Double mutation lines in gff file
Closed this issue · 2 comments
The same variant gets written twice in the c_elegans.PRJNA13758.WS281.annotations.gff3.gz file. Maybe this is already fixed for WS282?
(py376) /Users/mz3 % gzcat ~/Desktop/Standard/c_elegans.PRJNA13758.WS281.annotations.gff3.gz | grep WBVar01840896
IV PCoF_Variation_project_Polymorphism SNP 17489019 17489019 . + . variation=WBVar01840896;public_name=WBVar01840896;other_name=cewivar00553473;strain=JU533,JU642,KR314;polymorphism=1;substitution=C/T;consequence=missense_variant;vep_impact=MODERATE;aachange=G/S;codon_change=Ggc/Agc;hgvsg=CHROMOSOME_IV:g.17489019C>T;hgvsc=4R79.1a.1:c.247G>A;sift=tolerated(0.21);cdna_position=529;cds_position=247;aa_position=83;exon_nr=4/11
IV Variation_project_Polymorphism SNP 17489019 17489019 . + . variation=WBVar01840896;public_name=WBVar01840896;other_name=cewivar00553473;strain=JU533,JU642,KR314;polymorphism=1;substitution=C/T;consequence=missense_variant;vep_impact=MODERATE;aachange=G/S;codon_change=Ggc/Agc;hgvsg=CHROMOSOME_IV:g.17489019C>T;hgvsc=4R79.1a.1:c.247G>A;sift=tolerated(0.21);cdna_position=529;cds_position=247;aa_position=83;exon_nr=4/11
(py376) /Users/mz3 % gzcat ~/Desktop/Standard/c_elegans.PRJNA13758.WS281.annotations.gff3.gz | grep WBVar01435159
II PCoF_Variation_project_Polymorphism SNP 4428 4428 . + . variation=WBVar01435159;public_name=WBVar01435159;strain=JU774;polymorphism=1;substitution=A/C;consequence=missense_variant;vep_impact=MODERATE;aachange=K/T;codon_change=aAa/aCa;hgvsg=CHROMOSOME_II:g.4428A>C;hgvsc=2L52.1b.1:c.428A>C;sift=deleterious_low_confidence(0.03);polyphen=benign(0.29);cdna_position=428;cds_position=428;aa_position=143;exon_nr=3/3
II Variation_project_Polymorphism SNP 4428 4428 . + . variation=WBVar01435159;public_name=WBVar01435159;strain=JU774;polymorphism=1;substitution=A/C;consequence=missense_variant;vep_impact=MODERATE;aachange=K/T;codon_change=aAa/aCa;hgvsg=CHROMOSOME_II:g.4428A>C;hgvsc=2L52.1b.1:c.428A>C;sift=deleterious_low_confidence(0.03);polyphen=benign(0.29);cdna_position=428;cds_position=428;aa_position=143;exon_nr=3/3
There are also some written with column 3 says SNP, and some which say point_mutation. Not sure that distinction is needed?
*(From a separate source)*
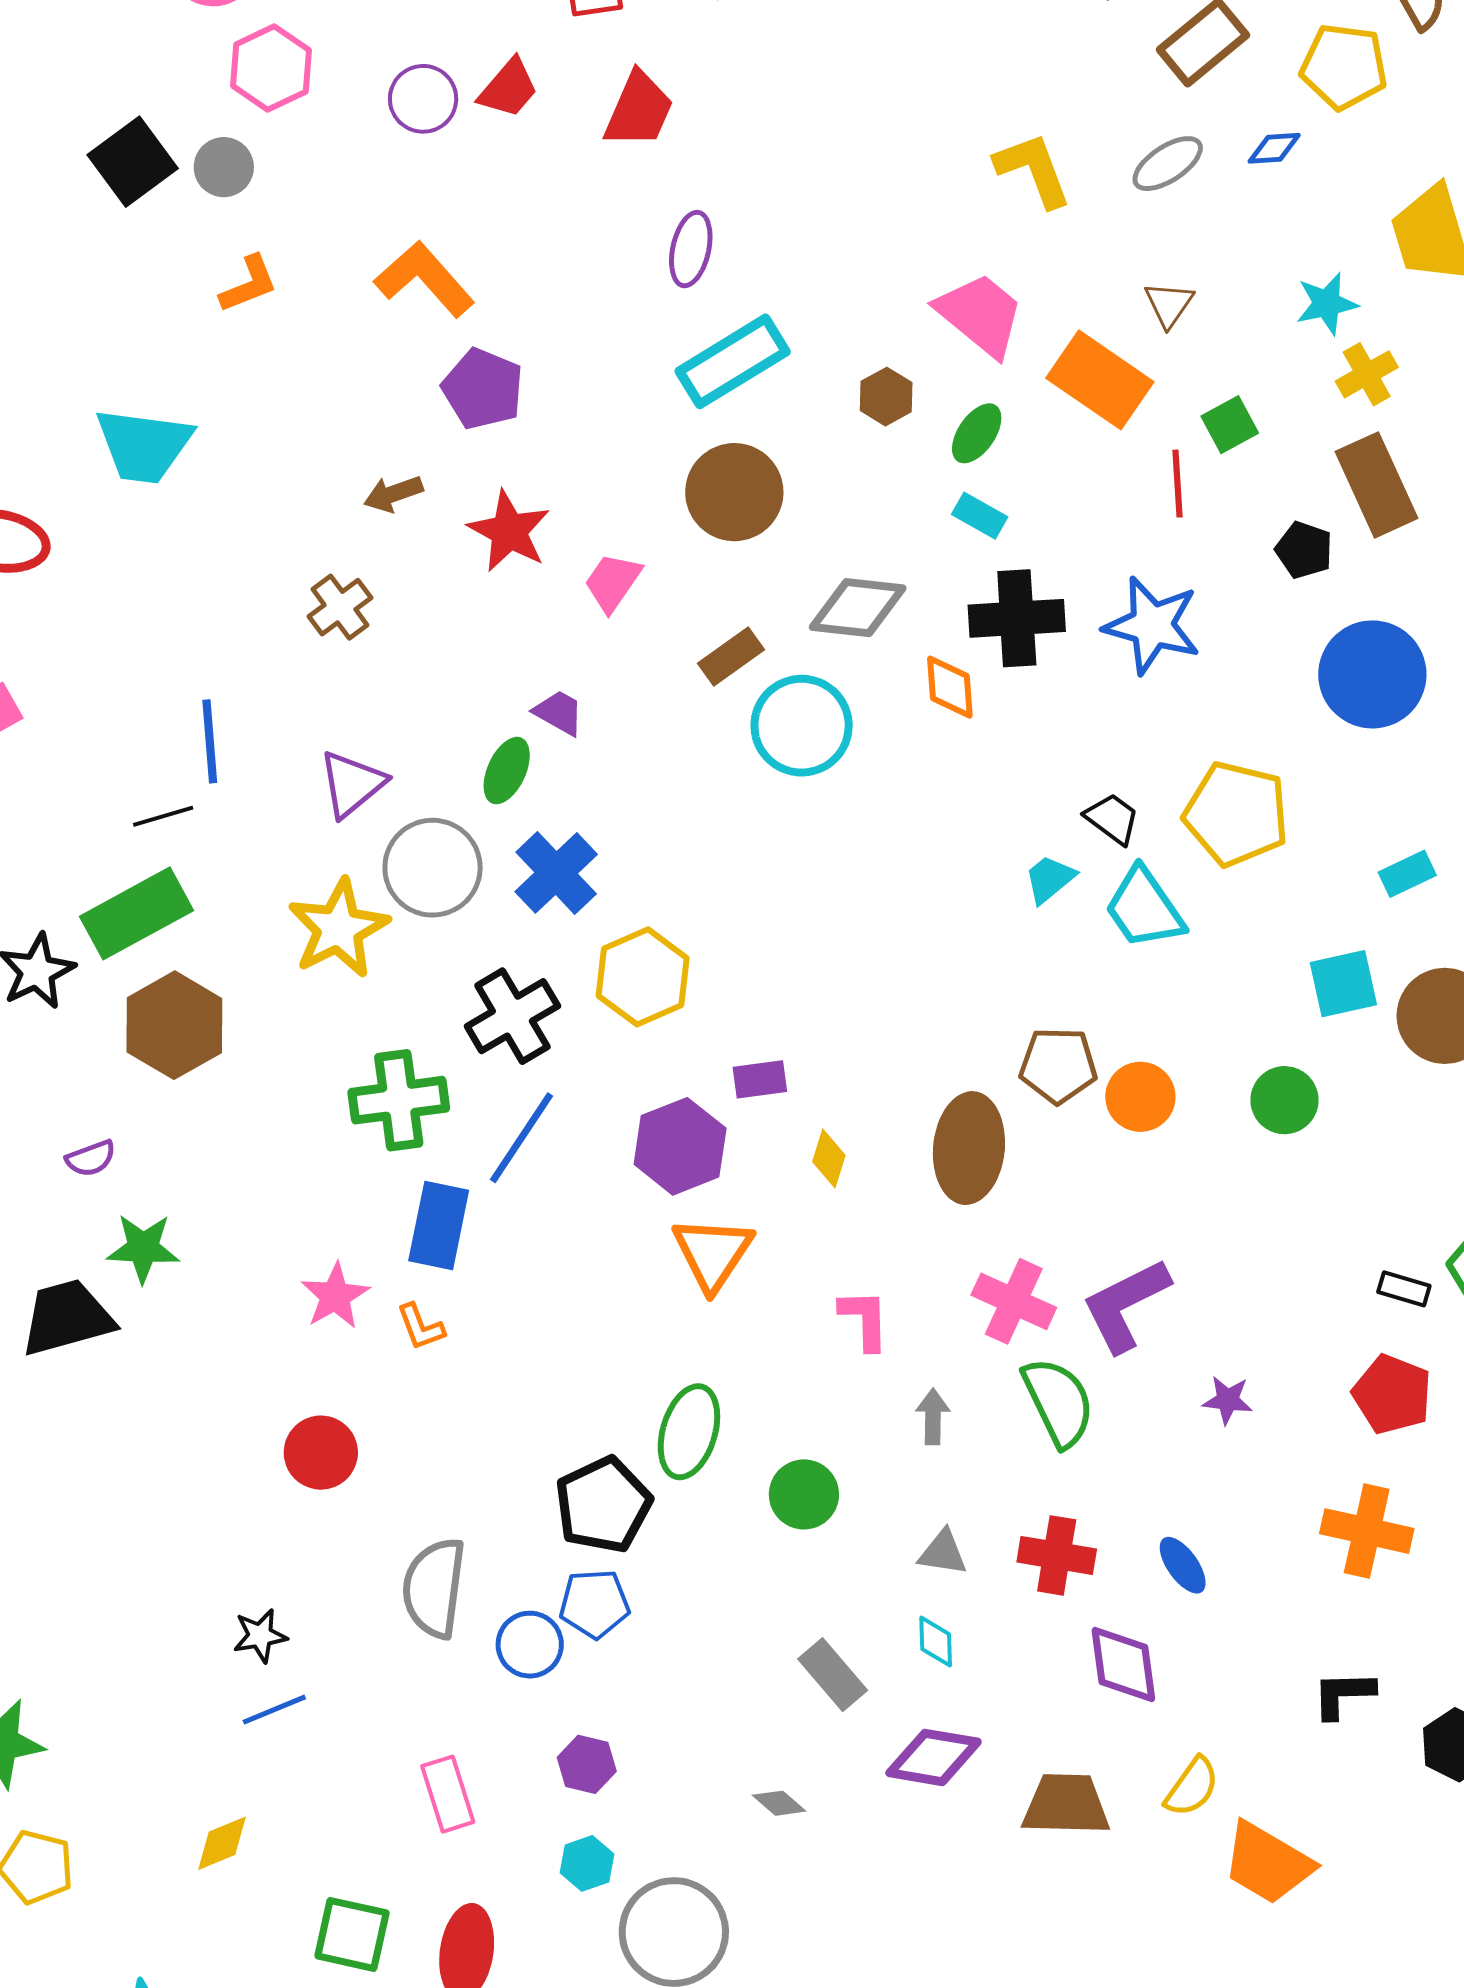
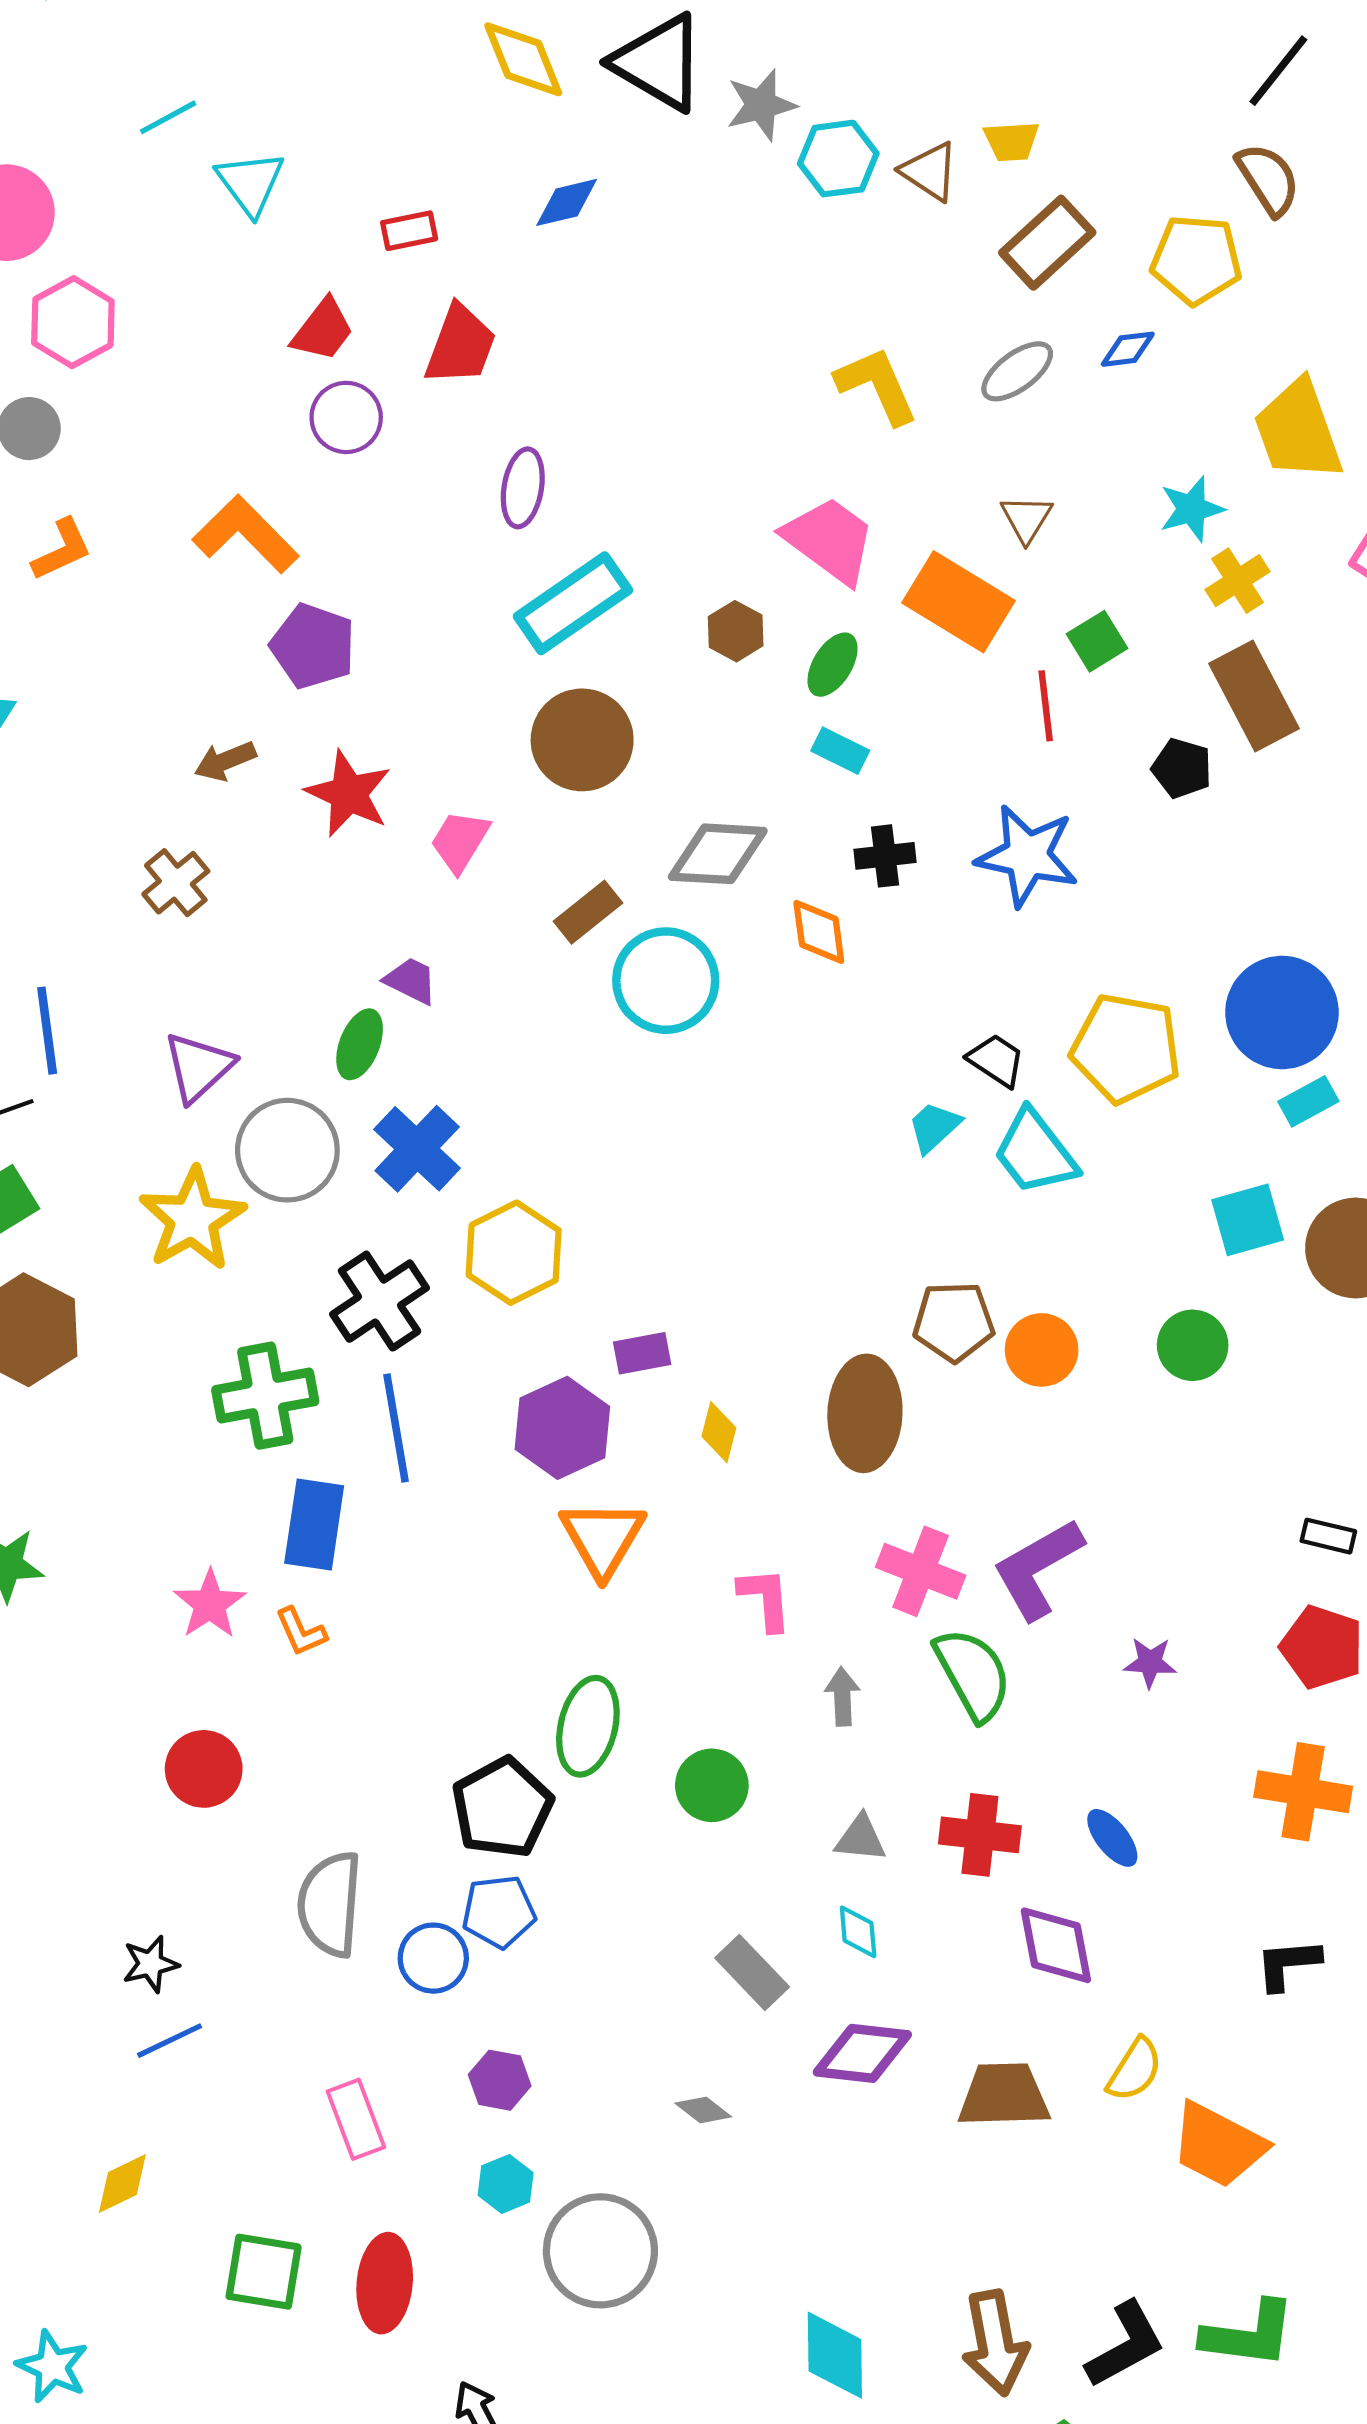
purple circle: (423, 99) -> (346, 417), moved
black cross: (1017, 618) -> (885, 856), size x0.6
blue circle: (1372, 674) -> (1282, 1012), moved
blue line: (522, 1138) -> (396, 1428), turned -40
The duplication is intended. The variation is duplicated with a 'PCoF_' prefix on the feature type for putatitive change of function alleles. This is so that they can be displayed on a separate track in JBrowse.
The distinction between SNP and point_mutation is also intended. SNP is used for natural variants, point_mutations for other single base substitutions.
So, here's what I'll add about this: JBrowse doesn't need two lines, but the GBrowse processing pipeline does. I'm working on really getting rid of GBrowse (once JBrowse 2 is up and running, we can dump GBrowse since JB2 provides the single missing piece that people really want from GBrowse--creating SVG images). So what I would say is, keep them for now and when we retire GBrowse, we can retire the duplicate GFF lines too.
Here I'll add a note, mostly for myself should I want to remember I said these things. When formatting a JBrowse track, there is a command line argument for type that looks like
--type deletion:PCoF_CGH_allele_Polymorphism,deletion:PCoF_Variation_project_Polymorphism,insertion_site:PCoF_Variation_project_Polymorphism,SNP:PCoF_Variation_project_Polymorphism,substitution:PCoF_Variation_project_Polymorphism,complex_substitution:PCoF_Variation_project_Polymorphism,sequence_alteration:PCoF_Variation_project_Polymorphism
Obviously, the length of that list doesn't matter, so I can just make the "vanilla" polymorphism config longer to look for the "PCoF" version of the source (column 2) and the non "PCoF" version.